Developing your own inner sense of this idea is key to becoming a master sightreader.

Take a listen…

Tombeau de neckstraps

I had the pleasure of playing Tombeau for the first time a couple weeks ago. I played second oboe/English horn and it was a really fun part, though there are some really quick switches.

Due to some past wrist problems, I play both oboe and English horn with a neckstrap now, and fast switches always offer a sort of conundrum for me:

Is it better to wear 2 different neckstraps and set heights for each instruments, or wear one and adjust accordingly? I’ve tried both, but for Tombeau opted for the 2-strap option and sometimes just went without the oboe one for faster trade-offs.

Effinger Stuff

In the freelancing world, there is often a lot of the same work; pick-up orchestras for the Messiah, or maybe church wedding gigs. So, I always get a little excited when something comes along that is really different, and more importantly, really fun to do.

Not that long ago, I got the chance to play with a professional vocal ensemble, and was thrilled to discover a piece for choir and oboe that I had never even heard of. I assumed that it was just some oboe accompaniment, as a lot of choral pieces are. Imagine my shock and excitement in finding out that Effinger wrote a piece (4 Pastorales) that is almost like oboe solo with choral interjections.

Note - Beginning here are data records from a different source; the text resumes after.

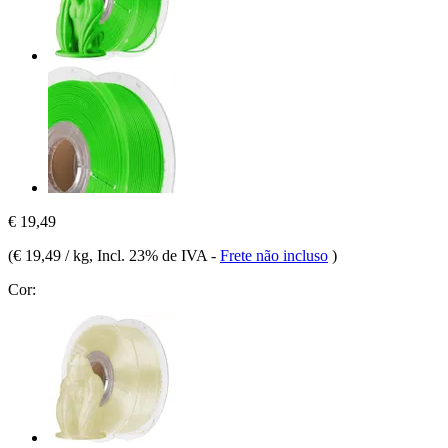
€ 19,49
(
€ 19,49 / kg
, Incl. 23% de IVA
-
Frete não incluso
)
Cor:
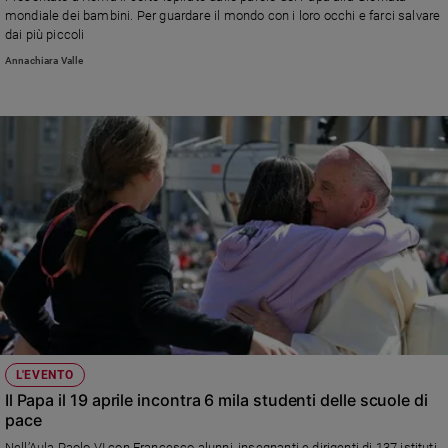
Chiesa
mondiale dei bambini. Per guardare il mondo con i loro occhi e farci salvare
Chiesa
dai più piccoli
Annachiara Valle
Fede
e
spiritualità
Santi
Devozione
e
fede
Parola
del
giorno
Santo
del
giorno
L'EVENTO
Società
Il Papa il 19 aprile incontra 6 mila studenti delle scuole di
e
pace
valori
Nell’Aula Paolo VI con Francesco alunni, insegnanti e dirigenti di 137 istituti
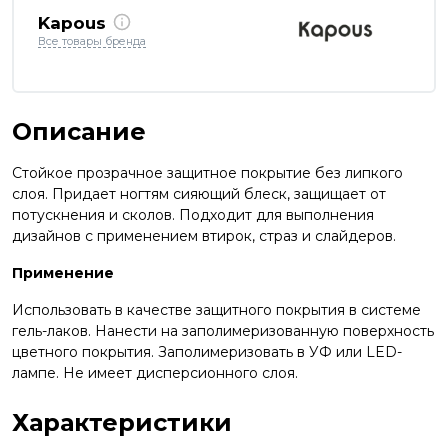
Kapous
Все товары бренда
Описание
Стойкое прозрачное защитное покрытие без липкого
слоя. Придает ногтям сияющий блеск, защищает от
потускнения и сколов. Подходит для выполнения
дизайнов с применением втирок, страз и слайдеров.
Применение
Использовать в качестве защитного покрытия в системе
гель-лаков. Нанести на заполимеризованную поверхность
цветного покрытия. Заполимеризовать в УФ или LED-
лампе. Не имеет дисперсионного слоя.
Характеристики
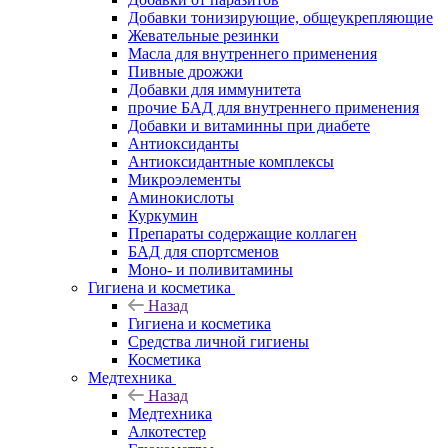
Добавки тонизирующие, общеукрепляющие
Жевательные резинки
Масла для внутреннего применения
Пивные дрожжи
Добавки для иммунитета
прочие БАД для внутреннего применения
Добавки и витаминны при диабете
Антиоксиданты
Антиоксидантные комплексы
Микроэлементы
Аминокислоты
Куркумин
Препараты содержащие коллаген
БАД для спортсменов
Моно- и поливитамины
Гигиена и косметика
Назад
Гигиена и косметика
Средства личной гигиены
Косметика
Медтехника
Назад
Медтехника
Алкотестер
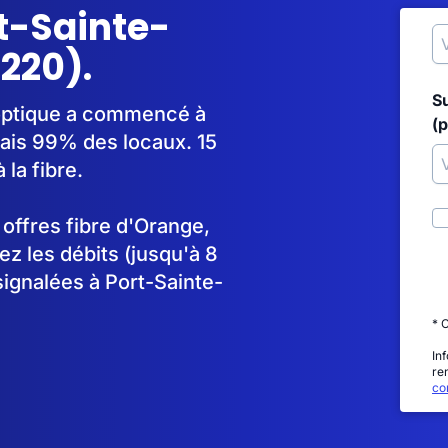
rt-Sainte-
220).
S
 optique a commencé à
(p
ais 99% des locaux. 15
la fibre.
s offres fibre d'Orange,
 les débits (jusqu'à 8
signalées à Port-Sainte-
* 
In
re
con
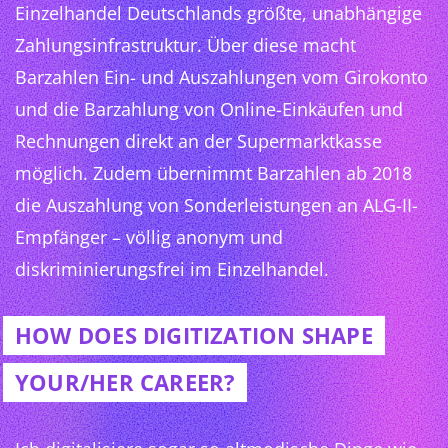
Einzelhandel Deutschlands größte, unabhängige
Zahlungsinfrastruktur. Über diese macht
Barzahlen Ein- und Auszahlungen vom Girokonto
und die Barzahlung von Online-Einkäufen und
Rechnungen direkt an der Supermarktkasse
möglich. Zudem übernimmt Barzahlen ab 2018
die Auszahlung von Sonderleistungen an ALG-II-
Empfänger – völlig anonym und
diskriminierungsfrei im Einzelhandel.
HOW DOES DIGITIZATION SHAPE
YOUR/HER CAREER?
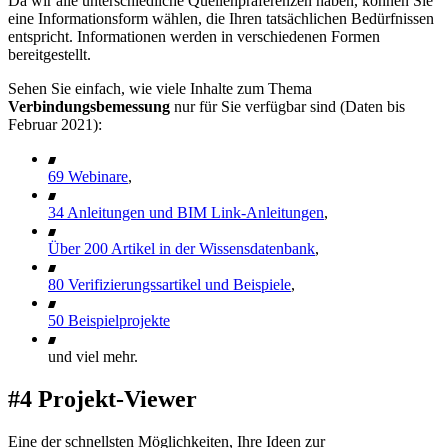
Da wir alle unterschiedliche Quellenpräferenzen haben, können Sie
eine Informationsform wählen, die Ihren tatsächlichen Bedürfnissen
entspricht. Informationen werden in verschiedenen Formen
bereitgestellt.
Sehen Sie einfach, wie viele Inhalte zum Thema
Verbindungsbemessung
nur für Sie verfügbar sind (Daten bis
Februar 2021):
69 Webinare
,
34 Anleitungen und BIM Link-Anleitungen
,
Über 200 Artikel in der Wissensdatenbank
,
80 Verifizierungssartikel und Beispiele
,
50 Beispielprojekte
und viel mehr.
#4 Projekt-Viewer
Eine der schnellsten Möglichkeiten, Ihre Ideen zur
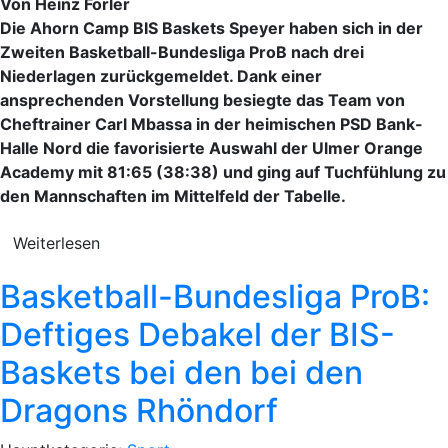
Von Heinz Forler
Die Ahorn Camp BIS Baskets Speyer haben sich in der
Zweiten Basketball-Bundesliga ProB nach drei
Niederlagen zurückgemeldet. Dank einer
ansprechenden Vorstellung besiegte das Team von
Cheftrainer Carl Mbassa in der heimischen PSD Bank-
Halle Nord die favorisierte Auswahl der Ulmer Orange
Academy mit 81:65 (38:38) und ging auf Tuchfühlung zu
den Mannschaften im Mittelfeld der Tabelle.
Weiterlesen
Basketball-Bundesliga ProB:
Deftiges Debakel der BIS-
Baskets bei den bei den
Dragons Rhöndorf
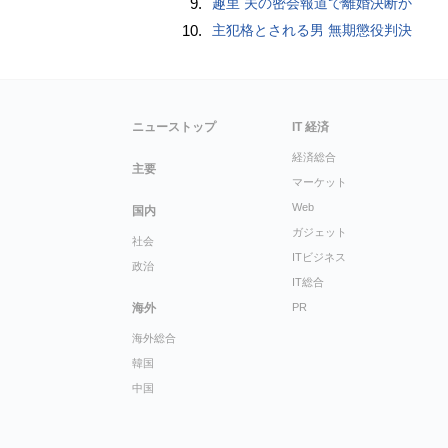
9.
趣里 夫の密会報道で離婚決断か
10.
主犯格とされる男 無期懲役判決
ニューストップ
IT 経済
経済総合
主要
マーケット
Web
国内
ガジェット
社会
ITビジネス
政治
IT総合
海外
PR
海外総合
韓国
中国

I totally fell in love with this piece, and had such a blast playing it. There is something so great about occasionally being the only instrumentalist. The sound of one oboe against voices is so cool, and I found there was so much I wanted to do with the music in terms of color and mood and sound. All 4 movements are really neat, but here’s the first one:

You can listen to one of the movements here

Listening is a good thing

Listening to other oboists play is a great way to stay in the “loop,” get new ideas, and inspire your thoughts on a piece of music. I just got 2 new CDs of incredible oboe and English horn playing:

  • Julie Giacobassi (with guest artists Rodger Weismeyer and Eugene Isatov)
  • Eugene Isatov in solo

New CDs are also a great way to learn about new rep–

On the Giacobassi recording, I heard an Eric Ewazen quintet with solo English horn for the first time that was very cool. Has anybody else heard these CDs or any other good ones lately?